- [What to do]: Copy the data below exactly. Any pictures in it should be omitted.

*** Opening Records supplied ***

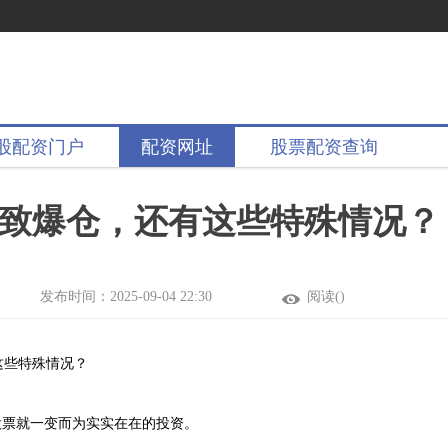
股配资门户
配资网址
股票配资查询
致爆仓，还有这些特殊情况？
发布时间：2025-09-04 22:30
阅读(
)
这些特殊情况？
股票就一变而为实实在在的投资。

*** Closing Records supplied ***

- [Solution for this exercise]:
股配资门户
配资网址
股票配资查询
致爆仓，还有这些特殊情况？
发布时间：2025-09-04 22:30
阅读(
)
这些特殊情况？
股票就一变而为实实在在的投资。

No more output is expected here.